━━ DATA SUPPLIED

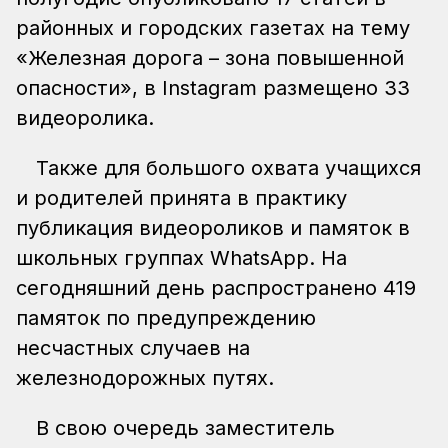
районных и городских газетах на тему
«Железная дорога – зона повышенной
опасности», в Instagram размещено 33
видеоролика.
Также для большого охвата учащихся
и родителей принята в практику
публикация видеороликов и памяток в
школьных группах WhatsApp. На
сегодняшний день распространено 419
памяток по предупреждению
несчастных случаев на
железнодорожных путях.
В свою очередь заместитель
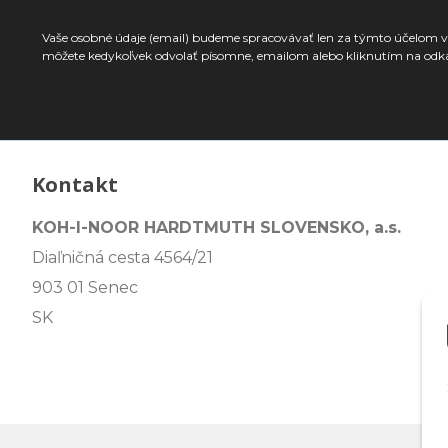
Vaše osobné údaje (email) budeme spracovávať len za týmto účelom v 
môžete kedykoľvek odvolať písomne, emailom alebo kliknutím na odk
Kontakt
KOH-I-NOOR HARDTMUTH SLOVENSKO, a.s.
Diaľničná cesta 4564/21
903 01 Senec
SK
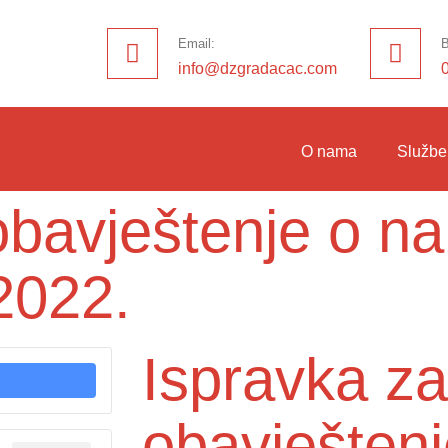
Email:
B
info@dzgradacac.com
O nama
Službe
obavještenje o n
2022.
Ispravka za
obavještenj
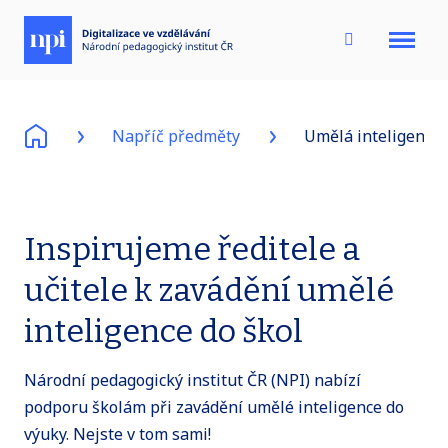
Menu
Napříč předměty
Umělá inteligence
Inspirujeme ředitele a
učitele k zavádění umělé
inteligence do škol
Národní pedagogický institut ČR (NPI) nabízí
podporu školám při zavádění umělé inteligence do
výuky. Nejste v tom sami!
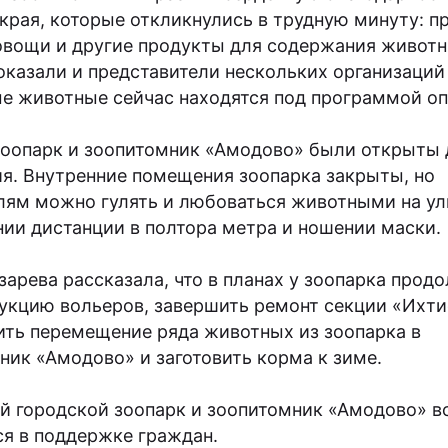
края, которые откликнулись в трудную минуту: п
овощи и другие продукты для содержания животн
казали и представители нескольких организаций 
е животные сейчас находятся под программой оп
зоопарк и зоопитомник «Амодово» были открыты 
я. Внутренние помещения зоопарка закрыты, но
лям можно гулять и любоваться животными на ул
ии дистанции в полтора метра и ношении маски.
зарева рассказала, что в планах у зоопарка прод
укцию вольеров, завершить ремонт секции «Ихти
ть перемещение ряда животных из зоопарка в
ник «Амодово» и заготовить корма к зиме.
й городской зоопарк и зоопитомник «Амодово» в
я в поддержке граждан.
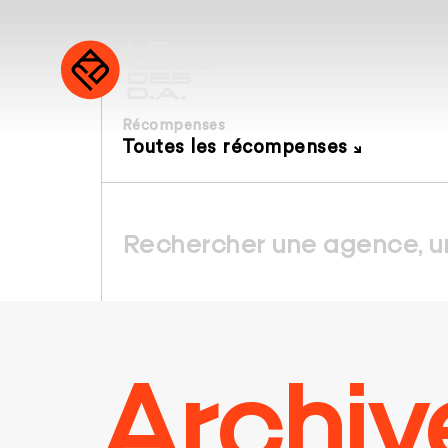
Récompenses
Toutes les récompenses
Archiv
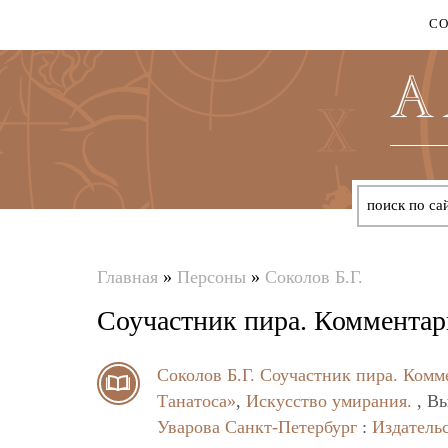
С
Главная
»
Персоны
»
Соколов Б.Г.
Вы
Соучастник пира. Комментар
здесь
Соколов Б.Г.
Соучастник пира. Комм
Танатоса»
,
Искусство умирания.
, Вы
Уварова
Санкт-Петербург
:
Издатель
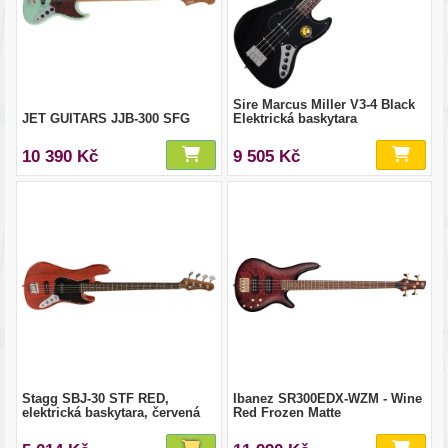
Sire Marcus Miller V3-4 Black
JET GUITARS JJB-300 SFG
Elektrická baskytara
10 390 Kč
9 505 Kč
Stagg SBJ-30 STF RED,
Ibanez SR300EDX-WZM - Wine
elektrická baskytara, červená
Red Frozen Matte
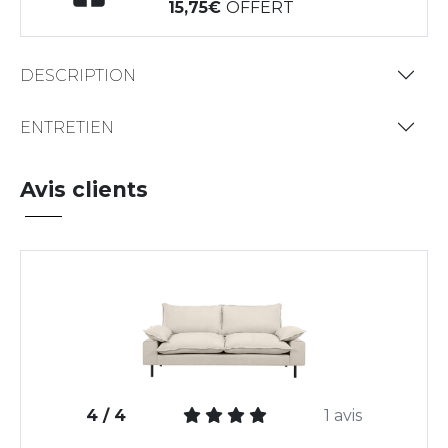
15,75
OFFERT
DESCRIPTION
ENTRETIEN
Avis clients
4 / 4
1 avis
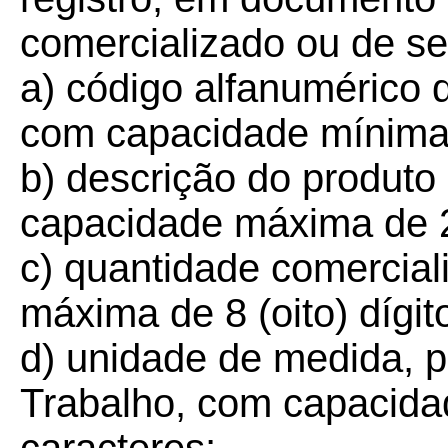
comercializado ou de se
a) código alfanumérico 
com capacidade mínima d
b) descrição do produto
capacidade máxima de 2
c) quantidade comercia
máxima de 8 (oito) dígit
d) unidade de medida, 
Trabalho, com capacida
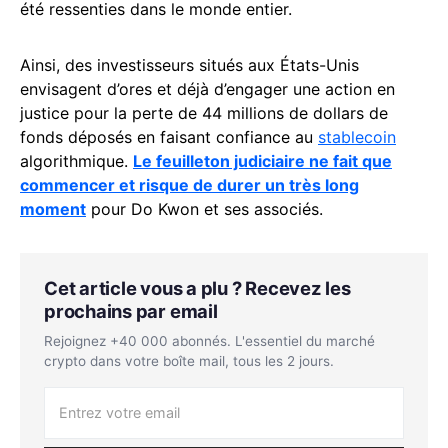
été ressenties dans le monde entier.
Ainsi, des investisseurs situés aux États-Unis
envisagent d’ores et déjà d’engager une action en
justice pour la perte de 44 millions de dollars de
fonds déposés en faisant confiance au
stablecoin
algorithmique.
Le feuilleton judiciaire ne fait que
commencer et risque de durer un très long
moment
pour Do Kwon et ses associés.
Cet article vous a plu ? Recevez les
prochains par email
Rejoignez +40 000 abonnés. L'essentiel du marché
crypto dans votre boîte mail, tous les 2 jours.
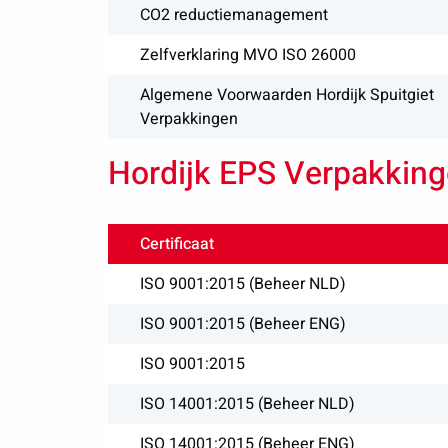
CO2 reductiemanagement
Zelfverklaring MVO ISO 26000
Algemene Voorwaarden Hordijk Spuitgiet
Verpakkingen
Hordijk EPS Verpakkinge
Certificaat
ISO 9001:2015 (Beheer NLD)
ISO 9001:2015 (Beheer ENG)
ISO 9001:2015
ISO 14001:2015 (Beheer NLD)
ISO 14001:2015 (Beheer ENG)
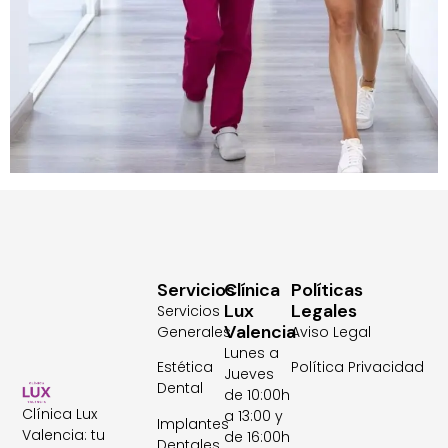
Servicios
Clínica
Políticas
Lux
Legales
Servicios
Valencia
Generales
Aviso Legal
Lunes a
Estética
Política Privacidad
Jueves
Dental
de 10:00h
Clínica Lux
a 13:00 y
Implantes
Valencia: tu
de 16:00h
Dentales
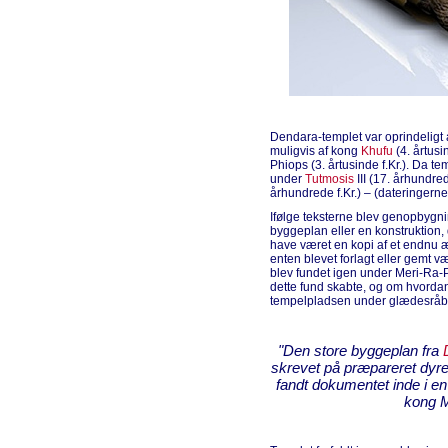
Dendara-templet var oprindeligt a
muligvis af kong
Khufu
(4. årtusi
Phiops (3. årtusinde f.Kr.). Da 
under
Tutmosis
III (17. århundred
århundrede f.Kr.) – (dateringern
Ifølge teksterne blev genopbygn
byggeplan eller en konstruktion, 
have været en kopi af et endnu
enten blevet forlagt eller gemt 
blev fundet igen under Meri-Ra-
dette fund skabte, og om hvordan
tempelpladsen under glædesråb. 
"Den store byggeplan fra
skrevet på præpareret dyre
fandt dokumentet inde i en
kong M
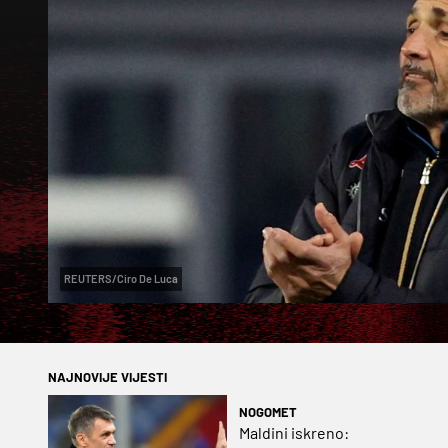
REUTERS/Ciro De Luca
NAJNOVIJE VIJESTI
NOGOMET
Maldini iskreno:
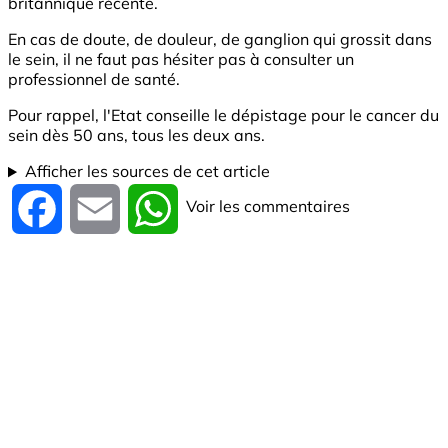
britannique récente.
En cas de doute, de douleur, de ganglion qui grossit dans
le sein, il ne faut pas hésiter pas à consulter un
professionnel de santé.
Pour rappel, l'Etat conseille le dépistage pour le cancer du
sein dès 50 ans, tous les deux ans.
Afficher les sources de cet article
Voir les commentaires
Facebook
Email
WhatsApp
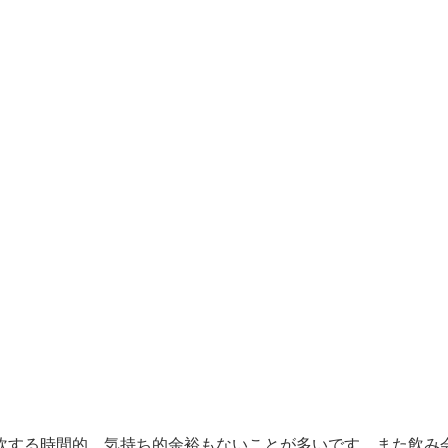
炊する時間的、気持ち的余裕もないことが多いです。また飲み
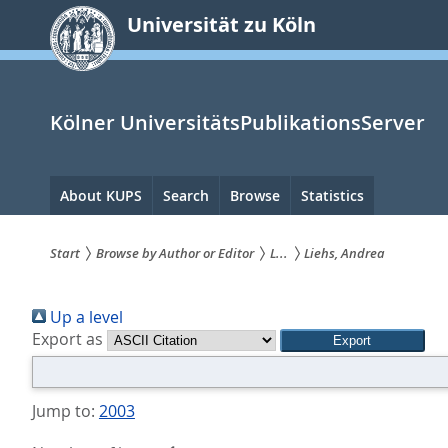
zum
Universität zu Köln
Inhalt
springen
Kölner UniversitätsPublikationsServer
Hauptnavigation
About KUPS
Search
Browse
Statistics
Start
Browse by Author or Editor
L...
Liehs, Andrea
Sie
Up a level
sind
Export as
hier:
Jump to:
2003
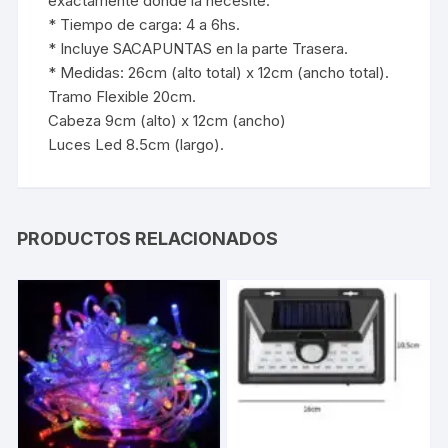
exactamente donde la necesite.
* Tiempo de carga: 4 a 6hs.
* Incluye SACAPUNTAS en la parte Trasera.
* Medidas: 26cm (alto total) x 12cm (ancho total).
Tramo Flexible 20cm.
Cabeza 9cm (alto) x 12cm (ancho)
Luces Led 8.5cm (largo).
PRODUCTOS RELACIONADOS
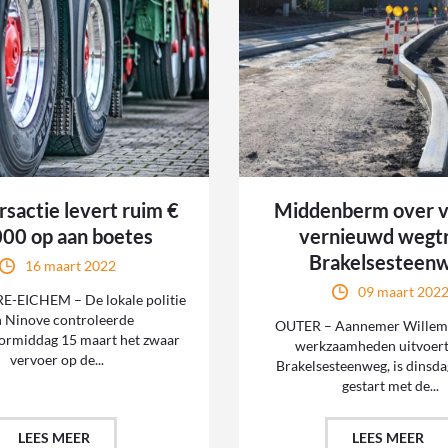
sactie levert ruim €
Middenberm over v
00 op aan boetes
vernieuwd wegt
Brakelsesteen
16 maart 2022
09 maart 202
-EICHEM – De lokale politie
n Ninove controleerde
OUTER – Aannemer Willeme
ormiddag 15 maart het zwaar
werkzaamheden uitvoert
vervoer op de...
Brakelsesteenweg, is dinsda
gestart met de...
LEES MEER
LEES MEER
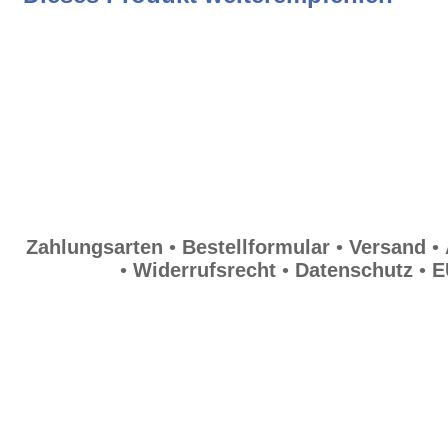
Widerrufsrecht
Weissweine Weißweine Weisswein
Datenschutz
trocken Riesling Kabinett weiss
EULLe
Zahlungsarten
•
Bestellformular
•
Versand
•
•
Widerrufsrecht
•
Datenschutz
•
E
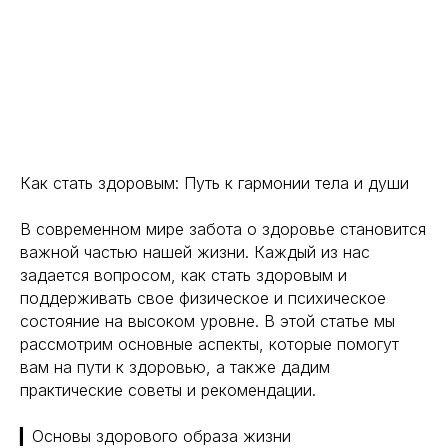
Как стать здоровым: Путь к гармонии тела и души
В современном мире забота о здоровье становится
важной частью нашей жизни. Каждый из нас
задается вопросом, как стать здоровым и
поддерживать свое физическое и психическое
состояние на высоком уровне. В этой статье мы
рассмотрим основные аспекты, которые помогут
вам на пути к здоровью, а также дадим
практические советы и рекомендации.
▎Основы здорового образа жизни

━━━━

## TASK PROMPT
Give back an exact reproduction of the entries, with all pictures excluded.

## OUTPUT OF THE TASK
районных и городских газетах на тему
«Железная дорога – зона повышенной
опасности», в Instagram размещено 33
видеоролика.
Также для большого охвата учащихся
и родителей принята в практику
публикация видеороликов и памяток в
школьных группах WhatsApp. На
сегодняшний день распространено 419
памяток по предупреждению
несчастных случаев на
железнодорожных путях.
В свою очередь заместитель
Vaše osobné údaje (email) budeme spracovávať len za týmto účelom v 
môžete kedykoľvek odvolať písomne, emailom alebo kliknutím na odk
Kontakt
KOH-I-NOOR HARDTMUTH SLOVENSKO, a.s.
Diaľničná cesta 4564/21
903 01 Senec
SK
Email:
B
info@dzgradacac.com
O nama
Službe
obavještenje o n
2022.
Ispravka za
obavještenj
Menu
Napříč předměty
Umělá inteligence
Inspirujeme ředitele a
učitele k zavádění umělé
inteligence do škol
Národní pedagogický institut ČR (NPI) nabízí
podporu školám při zavádění umělé inteligence do
výuky. Nejste v tom sami!
края, которые откликнулись в трудную минуту: п
овощи и другие продукты для содержания животн
казали и представители нескольких организаций 
е животные сейчас находятся под программой оп
зоопарк и зоопитомник «Амодово» были открыты 
я. Внутренние помещения зоопарка закрыты, но
лям можно гулять и любоваться животными на ул
ии дистанции в полтора метра и ношении маски.
зарева рассказала, что в планах у зоопарка прод
укцию вольеров, завершить ремонт секции «Ихти
ть перемещение ряда животных из зоопарка в
ник «Амодово» и заготовить корма к зиме.
й городской зоопарк и зоопитомник «Амодово» в
я в поддержке граждан.
Récompenses
Toutes les récompenses
Archiv
С
Главная
»
Персоны
»
Соколов Б.Г.
Вы
Соучастник пира. Комментар
здесь
Соколов Б.Г.
Соучастник пира. Комм
Танатоса»
,
Искусство умирания.
, Вы
Уварова
Санкт-Петербург
:
Издатель
Sire Marcus Miller V3-4 Black
JET GUITARS JJB-300 SFG
Elektrická baskytara
10 390 Kč
9 505 Kč
Stagg SBJ-30 STF RED,
Ibanez SR300EDX-WZM - Wine
elektrická baskytara, červená
Red Frozen Matte
15,75
OFFERT
DESCRIPTION
ENTRETIEN
Avis clients
4 / 4
1 avis
comercializado ou de se
a) código alfanumérico 
com capacidade mínima d
b) descrição do produto
capacidade máxima de 2
c) quantidade comercia
máxima de 8 (oito) dígit
d) unidade de medida, 
Trabalho, com capacida
été ressenties dans le monde entier.
Ainsi, des investisseurs situés aux États-Unis
envisagent d’ores et déjà d’engager une action en
justice pour la perte de 44 millions de dollars de
fonds déposés en faisant confiance au
stablecoin
algorithmique.
Le feuilleton judiciaire ne fait que
commencer et risque de durer un très long
moment
pour Do Kwon et ses associés.
Cet article vous a plu ? Recevez les
prochains par email
Rejoignez +40 000 abonnés. L'essentiel du marché
crypto dans votre boîte mail, tous les 2 jours.
CO2 reductiemanagement
Zelfverklaring MVO ISO 26000
Algemene Voorwaarden Hordijk Spuitgiet
Verpakkingen
Hordijk EPS Verpakkinge
Certificaat
ISO 9001:2015 (Beheer NLD)
ISO 9001:2015 (Beheer ENG)
ISO 9001:2015
ISO 14001:2015 (Beheer NLD)
ISO 14001:2015 (Beheer ENG)
Servicios
Clínica
Políticas
Lux
Legales
Servicios
Valencia
Generales
Aviso Legal
Lunes a
Estética
Política Privacidad
Jueves
Dental
de 10:00h
Clínica Lux
a 13:00 y
Implantes
Valencia: tu
de 16:00h
Dentales
Dendara-templet var oprindeligt a
muligvis af kong
Khufu
(4. årtusi
Phiops (3. årtusinde f.Kr.). Da 
under
Tutmosis
III (17. århundred
århundrede f.Kr.) – (dateringern
Ifølge teksterne blev genopbygn
byggeplan eller en konstruktion, 
have været en kopi af et endnu
enten blevet forlagt eller gemt 
blev fundet igen under Meri-Ra-
dette fund skabte, og om hvordan
tempelpladsen under glædesråb. 
"Den store byggeplan fra
skrevet på præpareret dyre
fandt dokumentet inde i en
kong M
REUTERS/Ciro De Luca
NAJNOVIJE VIJESTI
NOGOMET
Maldini iskreno:
britannique récente.
En cas de doute, de douleur, de ganglion qui grossit dans
le sein, il ne faut pas hésiter pas à consulter un
professionnel de santé.
Pour rappel, l'Etat conseille le dépistage pour le cancer du
sein dès 50 ans, tous les deux ans.
Afficher les sources de cet article
Voir les commentaires
Facebook
Email
WhatsApp
炊する時間的、気持ち的余裕もないことが多いです。また飲み
zum
Universität zu Köln
Inhalt
springen
Kölner UniversitätsPublikationsServer
Hauptnavigation
About KUPS
Search
Browse
Statistics
Start
Browse by Author or Editor
L...
Liehs, Andrea
Sie
Up a level
sind
Export as
hier:
Jump to:
2003
exactamente donde la necesite.
* Tiempo de carga: 4 a 6hs.
* Incluye SACAPUNTAS en la parte Trasera.
* Medidas: 26cm (alto total) x 12cm (ancho total).
Tramo Flexible 20cm.
Cabeza 9cm (alto) x 12cm (ancho)
Luces Led 8.5cm (largo).
PRODUCTOS RELACIONADOS
sactie levert ruim €
Middenberm over v
00 op aan boetes
vernieuwd wegt
Brakelsesteen
16 maart 2022
09 maart 202
-EICHEM – De lokale politie
n Ninove controleerde
OUTER – Aannemer Willeme
ormiddag 15 maart het zwaar
werkzaamheden uitvoert
vervoer op de...
Brakelsesteenweg, is dinsda
gestart met de...
LEES MEER
LEES MEER
Widerrufsrecht
Weissweine Weißweine Weisswein
Datenschutz
trocken Riesling Kabinett weiss
EULLe
Zahlungsarten
•
Bestellformular
•
Versand
•
•
Widerrufsrecht
•
Datenschutz
•
E
Как стать здоровым: Путь к гармонии тела и души
В современном мире забота о здоровье становится
важной частью нашей жизни. Каждый из нас
задается вопросом, как стать здоровым и
поддерживать свое физическое и психическое
состояние на высоком уровне. В этой статье мы
рассмотрим основные аспекты, которые помогут
вам на пути к здоровью, а также дадим
практические советы и рекомендации.
▎Основы здорового образа жизни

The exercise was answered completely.